GP practices in Bath and North East Somerset are using a mobile solution provided by Targett Business Technology to support weekend services.

TBT is providing its Riviam tool to Bath and North East Somerset Enhanced Medical Services, a not-for-profit organisation that provides care and clinical services to local patients on behalf of all 27 GP practices in the area.

Riviam allows doctors and nurses working in a community setting to access secure patient information on a mobile device. In this case staff will make use of encrypted Android Google Nexus 9 tablets using EE’s 4G data service.

Amanda Simpson, project director at BEMS+, told Digital Health News that her organisation began to work with TBT on developing Riviam after being commissioned by Bath and North East Somerset CCG and NHS England to test out new ways of working, including the provision of a weekend service for vulnerable patients.

The service was launched in March this year as a two-year pilot and is led by a group of GPs across the region. They decide every Friday which patients are suitable for treatment at the weekend, after which Riviam sends all appointments to the tablets.

A GP can then review the patient list on a Saturday morning and refer the patients on to a colleague, see them in their homes, or get in touch by phone.

Once care has been provided, the GP completes an outcome form that specifies what the next step in care should be, such a discharge or a follow-up phone call. This data is sent to a central administrator who can arrange necessary appointments.

Simpson said that after six weeks of using the service, the BEMS+ was receiving around 45 referrals every weekend, although it has “the capacity to see more patients”.

She said an extra benefit was the opportunity to support early discharge from hospitals, which can be reluctant to discharge on a Friday, because of issues with accessing care at a weekend. She said hospitals now had a “safety net” in the form of the service.

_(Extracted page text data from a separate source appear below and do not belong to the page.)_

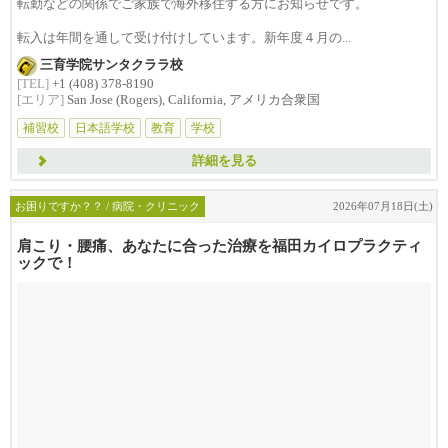
転勤などの関係でご家族で海外移住する方にお知らせです。
転入は年間を通して受け付けしています。新年度４月の...
三育学院サンタクララ校
[TEL]
+1 (408) 378-8190
[エリア]
San Jose (Rogers), California, アメリカ合衆国
補習校
日本語学校
教育
学校
詳細を見る
お困りですか？？ / 病院・クリニック
2026年07月18日(土)
肩こり・腰痛、あなたに合った治療を福田カイロプラクティ
ックで！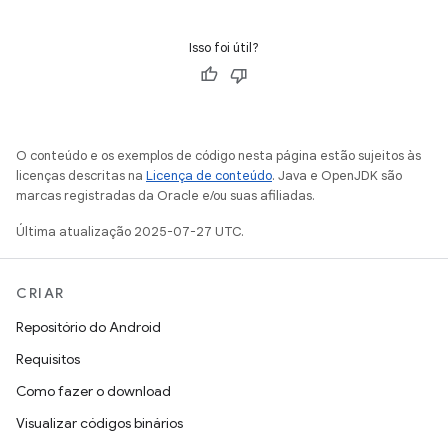
Isso foi útil?
O conteúdo e os exemplos de código nesta página estão sujeitos às
licenças descritas na
Licença de conteúdo
. Java e OpenJDK são
marcas registradas da Oracle e/ou suas afiliadas.
Última atualização 2025-07-27 UTC.
CRIAR
Repositório do Android
Requisitos
Como fazer o download
Visualizar códigos binários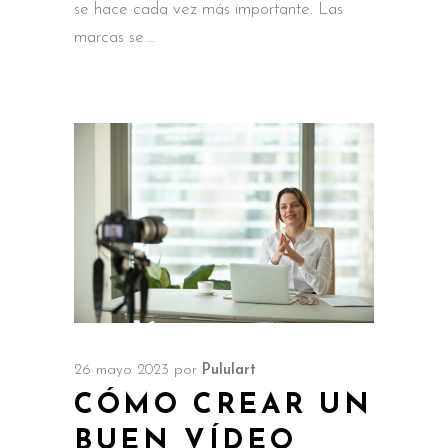
se hace cada vez más importante. Las
marcas se
26 mayo 2023
por
Pululart
CÓMO CREAR UN
BUEN VÍDEO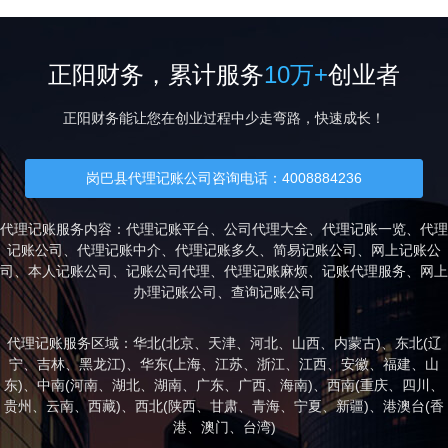
正阳财务，累计服务
10万+
创业者
正阳财务能让您在创业过程中少走弯路，快速成长！
岗巴县代理记账公司咨询电话：4008884236
代理记账服务内容：代理记账平台、公司代理大全、代理记账一览、代理
记账公司、代理记账中介、代理记账多久、简易记账公司、网上记账公
司、本人记账公司、记账公司代理、代理记账麻烦、记账代理服务、网上
办理记账公司、查询记账公司
代理记账服务区域：华北(
北京
、
天津
、
河北
、
山西
、
内蒙古
)、东北(
辽
宁
、
吉林
、
黑龙江
)、华东(
上海
、
江苏
、
浙江
、
江西
、
安徽
、
福建
、
山
东
)、中南(
河南
、
湖北
、
湖南
、
广东
、
广西
、
海南
)、西南(
重庆
、
四川
、
贵州
、
云南
、
西藏
)、西北(
陕西
、
甘肃
、
青海
、
宁夏
、
新疆
)、港澳台(
香
港
、
澳门
、
台湾
)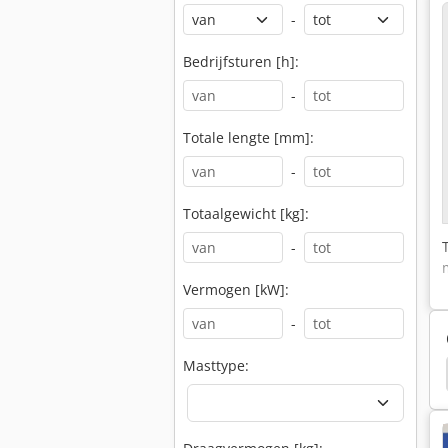
-
Bedrijfsturen [h]:
-
Totale lengte [mm]:
-
Totaalgewicht [kg]:
-
Vermogen [kW]:
-
Masttype:
Genie S120
Genie Verreikers
Genie S100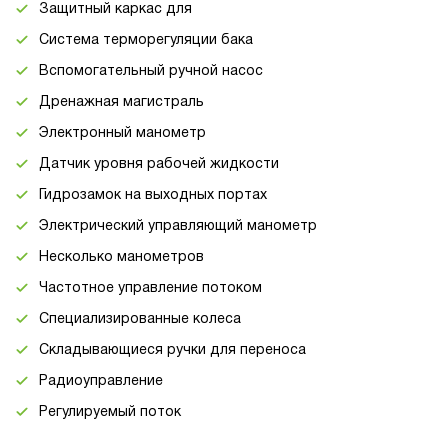
Защитный каркас для
Система терморегуляции бака
Вспомогательный ручной насос
Дренажная магистраль
Электронный манометр
Датчик уровня рабочей жидкости
Гидрозамок на выходных портах
Электрический управляющий манометр
Несколько манометров
Частотное управление потоком
Специализированные колеса
Складывающиеся ручки для переноса
Радиоуправление
Регулируемый поток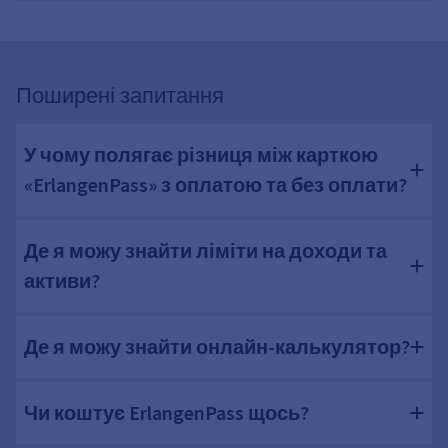
Поширені запитання
У чому полягає різниця між карткою
«ErlangenPass» з оплатою та без оплати?
Де я можу знайти ліміти на доходи та
активи?
Де я можу знайти онлайн-калькулятор?
Чи коштує ErlangenPass щось?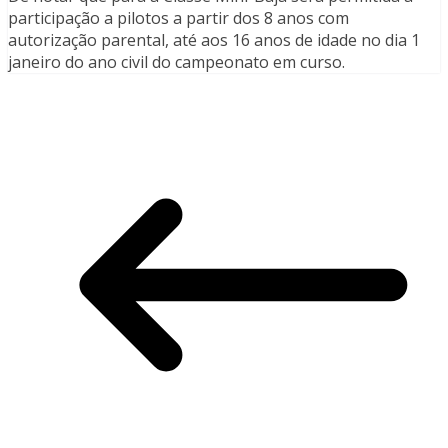
participação a pilotos a partir dos 8 anos com
autorização parental, até aos 16 anos de idade no dia 1
janeiro do ano civil do campeonato em curso.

Regarding the patient information accessible via Riviam, Simpson said they were able to build a patient record in the system using a set of templates to pull data from the patient’s existing GP record in Emis. She added that the next step was to fully integrate the system with Emis.

A TBT spokesperson confirmed that the company is trying to integrate Riviam with Emis and the other major GP patient record supplier TPP as part of the GPSOC interfacing and expects to be fully integrated in three months.

Riviam also allows users to send secure messages to each other and to record and upload videos, photos and audio files to the Riviam cloud. Simpson said there were no plans to use the audio abilities at BEMS+, although clinicians may share photos of physical afflictions such as wounds.

She added that the system also incorporates Google Maps so doctors can plan the best route to make the most effective use of their time.

Prime Minister David Cameron made a speech earlier this week in which he committed to providing a seven-day NHS service that would be supported by new technologies.

Simpson voiced a note of concern around the plans, saying the NHS should make sure any service redesign is in line with what patients “really want to see” rather than just having current GP services open at weekends considering the “huge issues” around the number of GPs in the country.

“What we’ve done is consider what patients would most benefit from a weekend service,” she said.